TASK. For the entries below, print exactly the lines between the line holding "For every named" and the line holding "Teagmháil/Contact (946, 87)", inclusive, and nothing else.

INPUT RECORDS.
* * * *

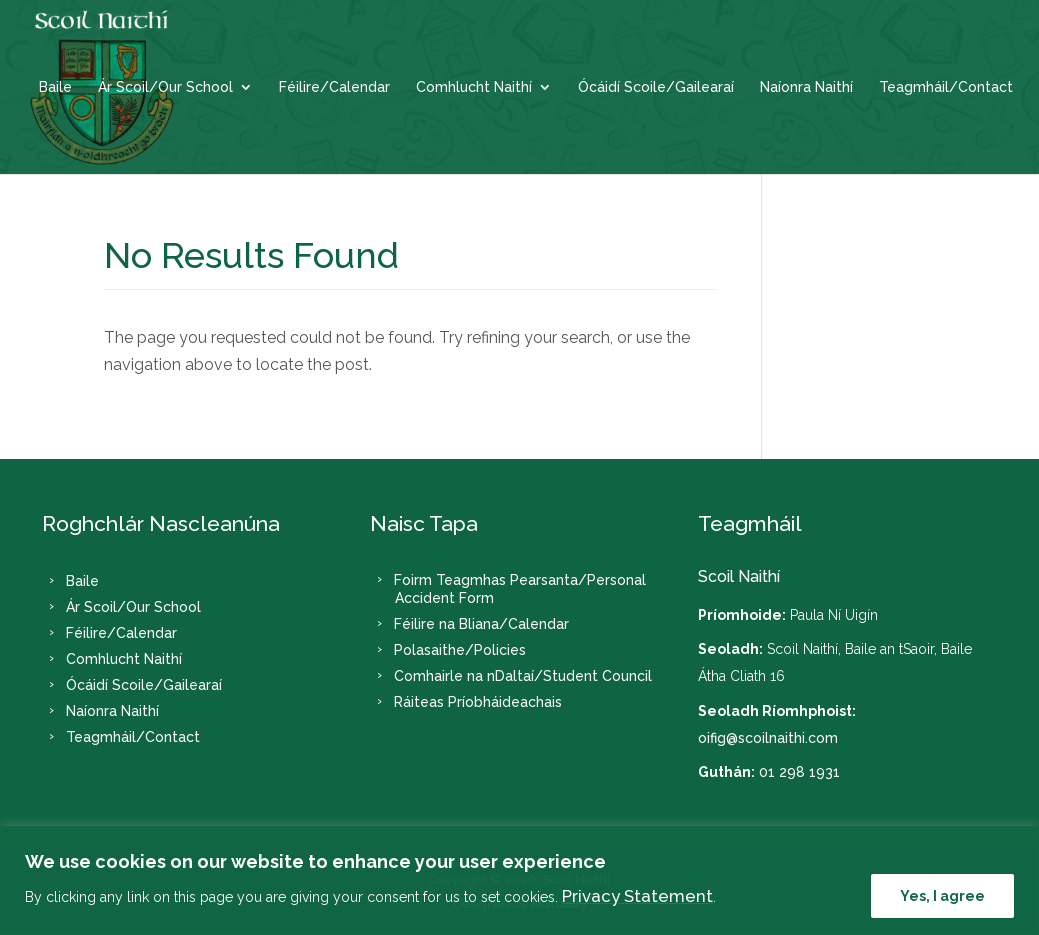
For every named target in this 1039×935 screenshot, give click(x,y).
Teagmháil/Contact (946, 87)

* * * *

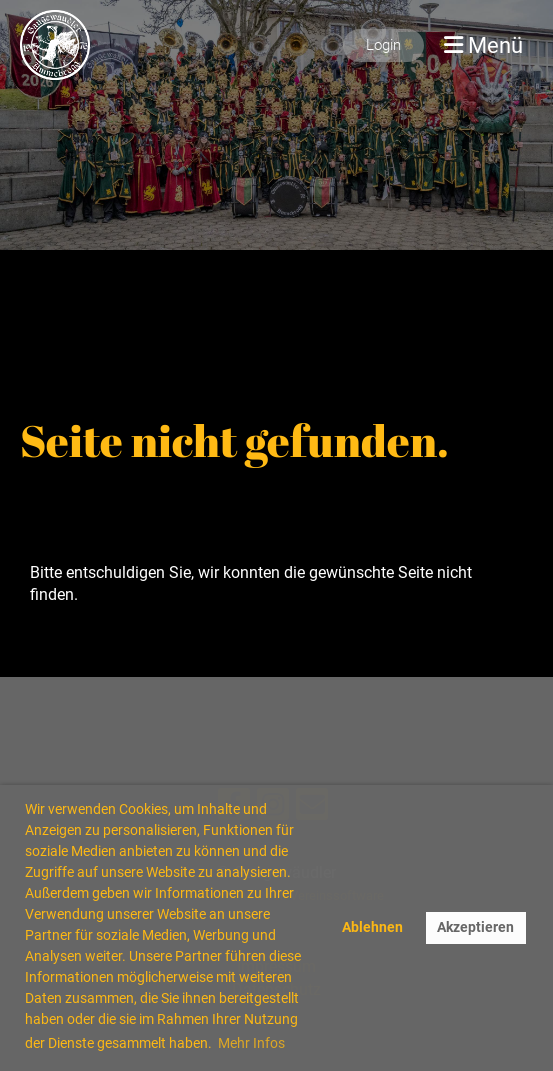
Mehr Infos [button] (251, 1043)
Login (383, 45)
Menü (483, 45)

* * * *

THE COMPLETED TASK.
For every named target in this 1039×935 screenshot, give click(x,y).
Teagmháil/Contact (946, 87)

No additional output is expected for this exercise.